La soglia di capitale minimo investito, in passato obbligatoria per i
soci esteri ma non per quelli nazionali (chiamati a versare solamente 5
miliardi di lire turche - circa 3.300 dollari - per costituire una
società per azioni e 500 milioni di lire turche - circa 330 dollari -
nel caso di una società a responsabilità limitata), viene eliminata e le
imprese straniere vedono riconosciuto il diritto di acquistare proprietà
immobiliari, usufruendo quindi di parità di trattamento rispetto agli
investitori locali. La legge definisce inoltre i criteri di
determinazione del valore delle azioni ed obbligazioni di società
estere, qualora esse vengano versate a fronte di un investimento e
ribadisce la possibilità di ricorrere all’arbitrato internazionale nei
casi di contenzioso; rimane in vigore, come già consentito nella
normativa precedente, la piena libertà di rimpatrio dei profitti, dei
dividendi e di ogni altro provento.
In tale positivo contesto, si segnala tuttavia che dalla
liberalizzazione sono esclusi alcuni settori, quali quello della difesa,
delle telecomunicazioni e dell’energia, dove prevalgono normative
speciali che in alcuni casi derogano al principio della equiparazione
tra investitori esteri e nazionali. Alcuni operatori lamentano inoltre
che, a causa delle vistose lacune del sistema fiscale turco, le imprese
internazionali sono di fatto assoggettate ad una pressione tributaria
superiore a quella a cui sono sottoposte le loro omologhe turche, che
spesso eludono in maniera significativa i loro obblighi tributari.

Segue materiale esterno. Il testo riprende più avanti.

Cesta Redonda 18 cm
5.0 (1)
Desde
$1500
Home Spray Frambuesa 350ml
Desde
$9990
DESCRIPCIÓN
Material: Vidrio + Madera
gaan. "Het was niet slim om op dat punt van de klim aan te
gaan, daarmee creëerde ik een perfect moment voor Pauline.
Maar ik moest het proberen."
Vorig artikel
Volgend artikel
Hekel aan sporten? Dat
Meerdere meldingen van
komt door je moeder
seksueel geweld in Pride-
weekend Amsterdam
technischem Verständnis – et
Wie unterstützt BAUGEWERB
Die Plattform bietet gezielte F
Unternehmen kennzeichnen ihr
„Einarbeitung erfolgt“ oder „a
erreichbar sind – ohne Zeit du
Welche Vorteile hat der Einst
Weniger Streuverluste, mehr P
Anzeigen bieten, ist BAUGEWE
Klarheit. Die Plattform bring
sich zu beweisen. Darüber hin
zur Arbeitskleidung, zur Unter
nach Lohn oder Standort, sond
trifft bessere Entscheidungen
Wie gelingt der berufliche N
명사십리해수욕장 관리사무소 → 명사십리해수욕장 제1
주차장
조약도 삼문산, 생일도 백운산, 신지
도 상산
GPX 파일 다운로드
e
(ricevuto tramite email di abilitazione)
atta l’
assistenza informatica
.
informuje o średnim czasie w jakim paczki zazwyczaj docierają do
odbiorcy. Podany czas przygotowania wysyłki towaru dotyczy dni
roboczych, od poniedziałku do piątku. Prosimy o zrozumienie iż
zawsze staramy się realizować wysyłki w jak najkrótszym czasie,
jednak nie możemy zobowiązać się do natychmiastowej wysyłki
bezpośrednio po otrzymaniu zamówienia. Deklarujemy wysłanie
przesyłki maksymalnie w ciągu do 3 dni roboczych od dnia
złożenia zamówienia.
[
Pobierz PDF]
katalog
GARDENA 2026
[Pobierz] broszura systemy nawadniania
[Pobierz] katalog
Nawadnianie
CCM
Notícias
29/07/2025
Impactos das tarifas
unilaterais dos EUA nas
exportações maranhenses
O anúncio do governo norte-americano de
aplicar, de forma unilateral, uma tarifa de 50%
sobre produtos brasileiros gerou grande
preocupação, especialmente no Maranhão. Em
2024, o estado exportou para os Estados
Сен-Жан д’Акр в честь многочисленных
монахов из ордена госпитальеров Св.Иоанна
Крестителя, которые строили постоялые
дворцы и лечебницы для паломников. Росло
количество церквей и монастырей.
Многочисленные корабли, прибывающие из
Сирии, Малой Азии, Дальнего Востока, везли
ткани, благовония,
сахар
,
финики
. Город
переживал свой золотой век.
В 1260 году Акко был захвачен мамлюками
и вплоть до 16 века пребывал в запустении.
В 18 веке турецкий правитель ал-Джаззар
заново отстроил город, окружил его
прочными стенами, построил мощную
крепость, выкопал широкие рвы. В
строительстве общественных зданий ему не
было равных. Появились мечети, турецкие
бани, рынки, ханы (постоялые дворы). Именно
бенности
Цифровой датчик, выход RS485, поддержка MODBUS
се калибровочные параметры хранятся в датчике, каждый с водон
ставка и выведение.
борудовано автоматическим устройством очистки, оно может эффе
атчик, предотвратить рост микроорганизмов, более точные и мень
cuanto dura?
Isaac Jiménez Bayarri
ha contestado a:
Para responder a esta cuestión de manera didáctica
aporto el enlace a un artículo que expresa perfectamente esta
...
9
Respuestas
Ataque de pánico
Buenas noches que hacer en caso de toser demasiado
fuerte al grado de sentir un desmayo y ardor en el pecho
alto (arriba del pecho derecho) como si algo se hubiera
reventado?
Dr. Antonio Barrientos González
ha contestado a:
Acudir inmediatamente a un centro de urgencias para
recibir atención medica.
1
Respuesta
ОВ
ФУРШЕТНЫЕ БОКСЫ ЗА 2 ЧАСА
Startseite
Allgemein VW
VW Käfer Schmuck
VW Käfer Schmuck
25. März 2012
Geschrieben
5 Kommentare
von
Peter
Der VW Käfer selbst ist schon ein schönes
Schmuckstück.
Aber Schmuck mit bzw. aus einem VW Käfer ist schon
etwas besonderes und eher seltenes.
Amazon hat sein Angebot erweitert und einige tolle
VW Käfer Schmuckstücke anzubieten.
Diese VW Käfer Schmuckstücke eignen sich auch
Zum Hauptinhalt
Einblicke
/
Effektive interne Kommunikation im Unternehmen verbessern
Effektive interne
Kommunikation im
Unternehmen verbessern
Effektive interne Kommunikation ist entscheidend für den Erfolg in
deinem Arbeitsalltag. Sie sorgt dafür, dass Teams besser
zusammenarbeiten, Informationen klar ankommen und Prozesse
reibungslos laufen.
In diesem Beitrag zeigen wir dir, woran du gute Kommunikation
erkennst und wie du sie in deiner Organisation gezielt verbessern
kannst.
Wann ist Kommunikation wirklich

Nel quadro degli sforzi posti in atto dall’esecutivo per attrarre
capitali esteri, il 15 marzo scorso si é riunito ad Istanbul, sotto la
presidenza del Primo Ministro Erdogan ed il coordinamento del Ministro
del Tesoro, Babacan, la sessione inaugurale del “Comitato Consultivo
degli Investitori”, organismo che dovrebbe costituire - nelle intenzioni
di Ankara – una trasparente piattaforma di dialogo tra il Governo e la
comunità d’affari internazionale, da cui trarre spunti preziosi per
rendere la Turchia più attraente per gli investitori stranieri. Il
Comitato intende essere un club esclusivo – con riunioni 1-2 volte
l’anno ed incontri preparatori e di follow-up condotti da un apposito
gruppo di lavoro – aperto alla partecipazione di 20 presidenti e/o
amministratori delegati di primarie aziende internazionali (per l’Italia
hanno partecipato Tronchetti Provetta, Morchio e Guerra), nonché dei
vertici del Fondo Monetario Internazionale e della Banca Mondiale. Le
Associazioni turche coinvolte sono: Tusiad (Confindustria), Tobb (Unione
delle Camere di Commercio e delle Borse), Yased (Associazione degli
Investitori Internazionali) e Tim (Associazione degli Esportatori).